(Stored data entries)
###
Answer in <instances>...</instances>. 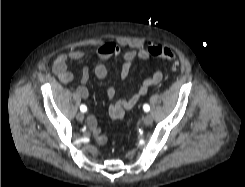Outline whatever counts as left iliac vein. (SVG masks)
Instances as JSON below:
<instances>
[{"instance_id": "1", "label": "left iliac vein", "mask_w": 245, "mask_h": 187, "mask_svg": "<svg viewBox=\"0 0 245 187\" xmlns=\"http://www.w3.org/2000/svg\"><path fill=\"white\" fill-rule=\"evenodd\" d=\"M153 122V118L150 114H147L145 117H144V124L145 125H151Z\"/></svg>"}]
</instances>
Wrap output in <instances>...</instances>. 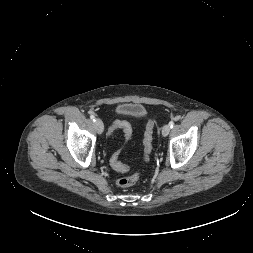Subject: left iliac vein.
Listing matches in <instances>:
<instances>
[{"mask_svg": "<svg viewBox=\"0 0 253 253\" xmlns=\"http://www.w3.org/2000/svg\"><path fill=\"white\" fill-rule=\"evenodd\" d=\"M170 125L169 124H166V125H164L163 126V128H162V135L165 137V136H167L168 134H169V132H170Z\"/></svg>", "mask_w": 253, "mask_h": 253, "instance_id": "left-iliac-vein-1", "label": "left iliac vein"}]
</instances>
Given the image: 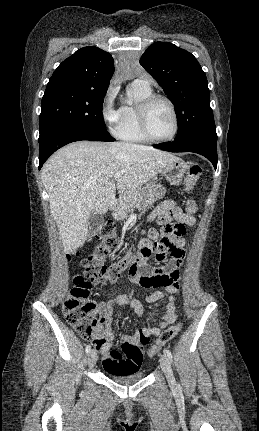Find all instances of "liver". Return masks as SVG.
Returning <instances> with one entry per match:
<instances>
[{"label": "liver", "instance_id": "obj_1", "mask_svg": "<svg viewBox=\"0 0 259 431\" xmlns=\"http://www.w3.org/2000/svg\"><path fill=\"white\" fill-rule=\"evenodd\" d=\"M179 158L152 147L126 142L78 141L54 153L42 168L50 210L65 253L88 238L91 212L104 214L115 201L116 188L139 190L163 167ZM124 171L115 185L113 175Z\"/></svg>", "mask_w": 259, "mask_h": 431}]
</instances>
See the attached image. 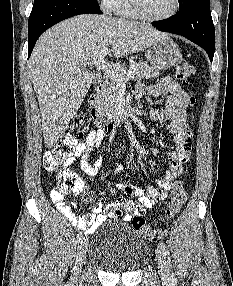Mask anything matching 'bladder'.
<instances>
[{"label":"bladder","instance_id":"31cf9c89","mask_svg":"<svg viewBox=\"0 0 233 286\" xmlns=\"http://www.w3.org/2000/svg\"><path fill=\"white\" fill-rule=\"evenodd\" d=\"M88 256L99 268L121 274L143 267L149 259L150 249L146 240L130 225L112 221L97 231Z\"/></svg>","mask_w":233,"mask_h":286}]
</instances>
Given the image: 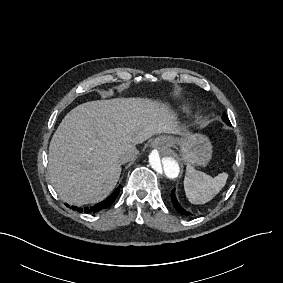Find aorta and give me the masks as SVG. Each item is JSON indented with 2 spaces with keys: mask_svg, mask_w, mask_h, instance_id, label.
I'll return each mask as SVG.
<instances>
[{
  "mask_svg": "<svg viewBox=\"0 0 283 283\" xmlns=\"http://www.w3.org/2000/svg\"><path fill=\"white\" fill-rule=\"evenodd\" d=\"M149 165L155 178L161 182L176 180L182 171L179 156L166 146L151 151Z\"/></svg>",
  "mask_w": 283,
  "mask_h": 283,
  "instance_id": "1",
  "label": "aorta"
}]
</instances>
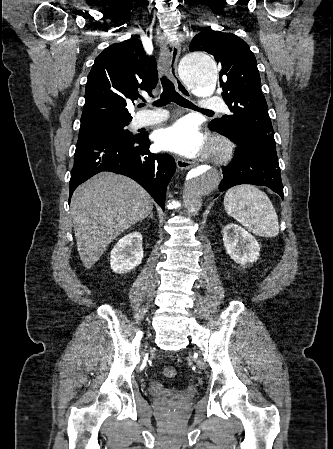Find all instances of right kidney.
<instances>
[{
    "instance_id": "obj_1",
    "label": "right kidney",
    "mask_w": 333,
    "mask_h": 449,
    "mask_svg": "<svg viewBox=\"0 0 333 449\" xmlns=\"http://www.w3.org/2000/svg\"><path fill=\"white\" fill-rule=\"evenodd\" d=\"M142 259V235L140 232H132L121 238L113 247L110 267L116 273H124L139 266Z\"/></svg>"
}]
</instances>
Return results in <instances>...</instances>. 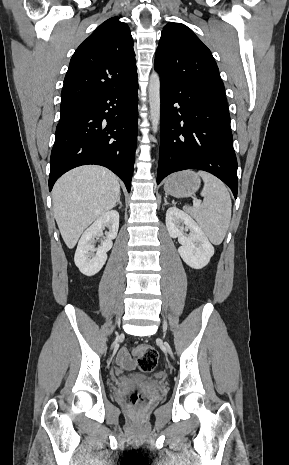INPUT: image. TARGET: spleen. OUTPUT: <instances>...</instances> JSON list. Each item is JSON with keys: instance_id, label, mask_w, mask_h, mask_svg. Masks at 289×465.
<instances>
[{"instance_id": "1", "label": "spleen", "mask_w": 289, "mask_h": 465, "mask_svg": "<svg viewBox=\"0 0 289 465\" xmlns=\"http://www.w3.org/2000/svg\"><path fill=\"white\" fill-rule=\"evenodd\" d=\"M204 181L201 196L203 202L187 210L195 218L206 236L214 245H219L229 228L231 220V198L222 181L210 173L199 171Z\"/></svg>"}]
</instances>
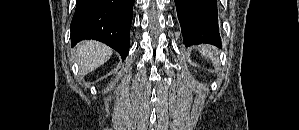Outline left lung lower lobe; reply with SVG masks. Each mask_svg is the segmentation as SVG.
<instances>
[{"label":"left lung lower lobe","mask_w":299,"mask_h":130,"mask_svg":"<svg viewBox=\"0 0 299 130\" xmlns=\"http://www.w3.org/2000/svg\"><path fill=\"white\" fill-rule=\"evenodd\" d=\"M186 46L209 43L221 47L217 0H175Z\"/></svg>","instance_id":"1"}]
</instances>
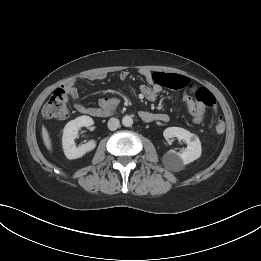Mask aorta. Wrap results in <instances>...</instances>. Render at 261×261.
###
■ TASK ITEM
Beginning at the line that contains "Outline left lung", transcribe it and every later line through the last line of the data above, exactly, and drop the pictures.

■ SOLUTION TO THE PROBLEM
Outline left lung lower lobe; reply with SVG masks. Each mask_svg is the segmentation as SVG.
<instances>
[{"label":"left lung lower lobe","mask_w":299,"mask_h":130,"mask_svg":"<svg viewBox=\"0 0 299 130\" xmlns=\"http://www.w3.org/2000/svg\"><path fill=\"white\" fill-rule=\"evenodd\" d=\"M186 46L209 43L221 47L217 0H175Z\"/></svg>","instance_id":"1"}]
</instances>
Mask aorta. Wrap results in <instances>...</instances>. Render at 261×261.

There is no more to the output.